GST- the single most important tax reform in India

Dated 23rd November, 2014

 

GST- the single most important tax reform in IndiaUnion finance minister Arun Jaitley recently said that the draft legislation to enact the long pending goods and services tax (GST) is almost ready. He stressed that the passage of GST is among the three most important targets for the National Democratic Alliance (NDA) government in the winter session of Parliament. Even at the earliest, GST is expected to roll out in April 2016, six years after its scheduled start.

 

When enacted, GST is expected to broaden the tax base, improve export competitiveness by removing several tax distortions from the Indian economy and create a seamless national market by removing inter-state barriers to trade.
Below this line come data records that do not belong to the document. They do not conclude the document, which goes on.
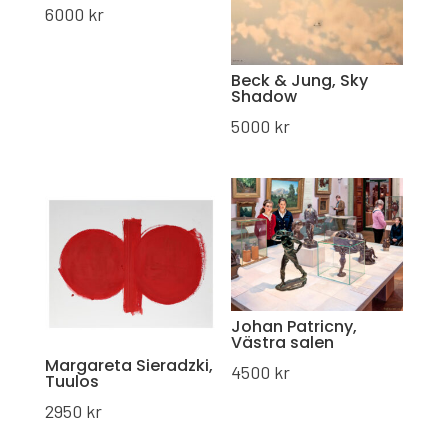
6000
kr
Beck & Jung, Sky
Shadow
5000
kr
Johan Patricny,
Västra salen
Margareta Sieradzki,
4500
kr
Tuulos
2950
kr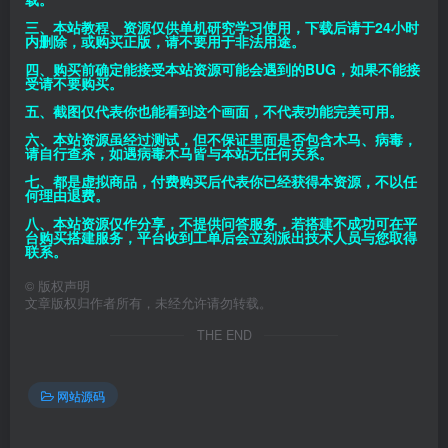
三、本站教程、资源仅供单机研究学习使用，下载后请于24小时
内删除，或购买正版，请不要用于非法用途。
四、购买前确定能接受本站资源可能会遇到的BUG，如果不能接
受请不要购买。
五、截图仅代表你也能看到这个画面，不代表功能完美可用。
六、本站资源虽经过测试，但不保证里面是否包含木马、病毒，
请自行查杀，如遇病毒木马皆与本站无任何关系。
七、都是虚拟商品，付费购买后代表你已经获得本资源，不以任
何理由退费。
八、本站资源仅作分享，不提供问答服务，若搭建不成功可在平
台购买搭建服务，平台收到工单后会立刻派出技术人员与您取得
联系。
©
版权声明
文章版权归作者所有，未经允许请勿转载。
THE END
网站源码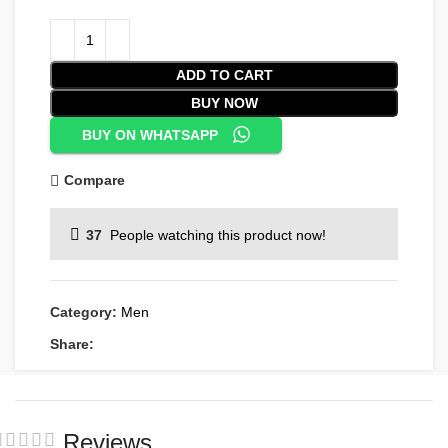
ADD TO CART
BUY NOW
BUY ON WHATSAPP
Compare
37
People watching this product now!
Category:
Men
Share:
Reviews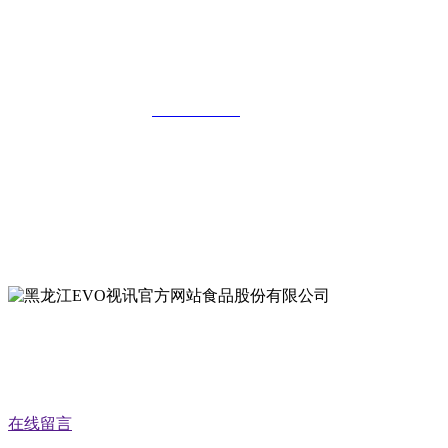
黑龙江EVO视讯官方网站食品股份有限
公司
全国统一客服热线：
18903658751
地址：哈尔滨南岗区红旗满族乡科技园区
地址：双城经济技术开发区娃哈哈路6号
地址：黑龙江萝北县宝泉岭二九0公路一号
地址：黑龙江省延寿县工业园区北泰山路5号
公众号二维码
在线留言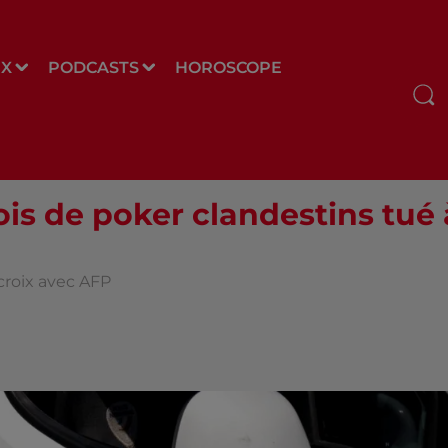
UX
PODCASTS
HOROSCOPE
is de poker clandestins tué 
croix avec AFP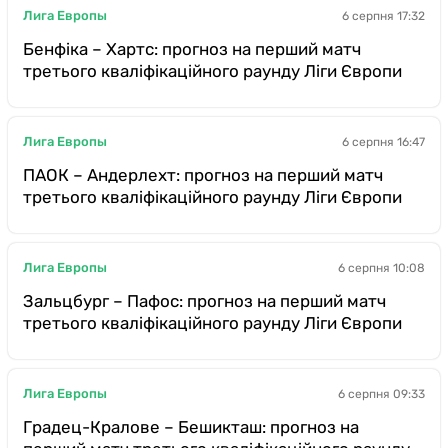
Лига Европы
6 серпня 17:32
Бенфіка – Хартс: прогноз на перший матч
третього кваліфікаційного раунду Ліги Європи
Лига Европы
6 серпня 16:47
ПАОК – Андерлехт: прогноз на перший матч
третього кваліфікаційного раунду Ліги Європи
Лига Европы
6 серпня 10:08
Зальцбург – Пафос: прогноз на перший матч
третього кваліфікаційного раунду Ліги Європи
Лига Европы
6 серпня 09:33
Градец-Кралове – Бешикташ: прогноз на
The resulting ease of doing business is expected to boost national income by as much as two percentage points.

 

Despite a consensus among all political parties on the importance of adopting GST, which is the single most important indirect tax reform in India, the Manmohan Singh government failed to build consensus on GST when it came to the details of implementation.

 

The NDA government, too, has had to tackle some very similar issues since it came to power in May.

 

The trouble is that the enactment of GST will obviate the discretion of state governments in imposing several indirect taxes such as octroi. As matters stand, GST will affect the revenue of each state differently and many states have quibbled over details of GST just to ensure that they are not worse off after it is rolled out.

 

Thus, revenue compensation has been at the heart of all negotiations between the Union and state governments, be they over the rate of state GST and central GST or the list of goods and services, such as liquor, exempted from it. If these frictions were not enough, the United Progressive Alliance (UPA) government decided to backtrack on adequately compensating the states for the reduction in the central sales tax from 4% to 2% in 2007 in a move targeted towards the introduction of GST in 2010. As of 2010, the Union government owed Rs.13,000 crore to the states by way of compensation. Moreover, apart from the technical details, the states have asked for compensation for five years instead of three after the introduction of GST.

 

Reports suggest that even now, when there is consensus on almost every other detail, there still exist differences over whether GST’s threshold limit should include businesses with annual turnover of Rs.10 lakh per annum or Rs.25 lakh. The states, again for the purposes of shoring up more revenues, want to tax businesses as small as ones with an annual turnover of Rs.10 lakh while the Union government wants a higher limit of Rs.25 lakh.

 

The Union government’s argument is that states collect just 2% of their revenue from small businesses while 60% of the small businesses fall in the intermediate range. Having a higher threshold will have a salutary effect on small business activity without any dent on overall revenue collection. The underlying issue is the same—the level of compensation to the states.

 

But is it not just the states that are concerned about their balance sheets. The Union government, too, is worried about meeting its fiscal deficit target. Making matters more uncertain are recommendations of the 14th Finance Commission, which is scheduled to give its report by December-end. The recommendations of this panel may further tie up the Union government’s hands by asking it to devolve a greater percentage of the overall tax kitty to the states.

 

The stalemate calls for an innovative solution. And the answer, as it were, is blowing in the wind. The Union government has plenty of resources to compensate the states. Consider Air India.

 

The airline has been a drain on the exchequer for a long time. It is, in fact, the best example of why governments should not be in the business of running businesses. Every few years, the taxpayers end up bankrolling Air India. In April 2012, the Union government had approved a Rs.30,000 crore package to rescue the airline which is now expected to post a turnaround not before 2021. As of 30 September, Air India had a total debt of Rs.40,000 crore. It is expected to post a loss of Rs.3,900 crore for the last fiscal. This comes on the back of a loss of Rs.5,100 crore in 2012-13 and a loss of Rs.7,100 crore in 2011-12.

 

It is time for the government to put its money where its mouth is. It should sell off Air India and use the proceeds to abundantly compensate state governments to ensure the smooth and speedy enactment of a fundamental tax reform in independent India.